Beyond Self-attention: External Attention using Two Linear Layers for Visual Tasks.---arXiv 2021.05.05
Address:https://arxiv.org/abs/2105.02358
This is an article on arXiv in May. It mainly solves two pain points of Self-Attention (SA): (1) O(n^2) computational complexity; (2) SA is in the same sample The above calculates Attention based on different positions, ignoring the relationship between different samples. Therefore, this paper uses two serial MLP structures as memory units, which reduces the computational complexity to O(n); in addition, these two memory units are learned based on all training data, so they also implicitly consider the differences. The connection between the samples.
from attention.ExternalAttention import ExternalAttention
import torch
input=torch.randn(50,49,512)
ea = ExternalAttention(d_model=512,S=8)
output=ea(input)
print(output.shape)
Attention Is All You Need---NeurIPS2017
Address:https://arxiv.org/abs/1706.03762
This is an article published by Google in NeurIPS2017. It has a great influence in various fields such as CV, NLP, and multi-modality. The current citation volume has been 2.2w+. The Self-Attention proposed in Transformer is a kind of Attention, which is used to calculate the weight between different positions in the feature, so as to achieve the effect of updating the feature. First, the input feature is mapped into three features of Q, K, and V through FC, and then Q and K are dot-multiplied to obtain the attention map, and the attention map and V are dot-multiplied to obtain the weighted feature.
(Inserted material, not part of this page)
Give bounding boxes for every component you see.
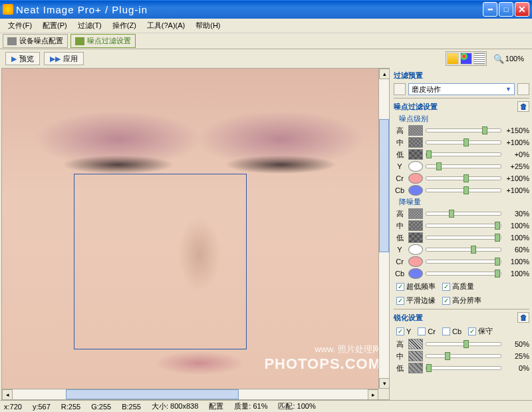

Finally, the feature is mapped through FC, and a new feature is obtained. (There are many very good explanations about Transformer and Self-Attention on the Internet, so I won’t give a detailed introduction here)
from attention.SelfAttention import ScaledDotProductAttention
import torch
input=torch.randn(50,49,512)
sa = ScaledDotProductAttention(d_model=512, d_k=512, d_v=512, h=8)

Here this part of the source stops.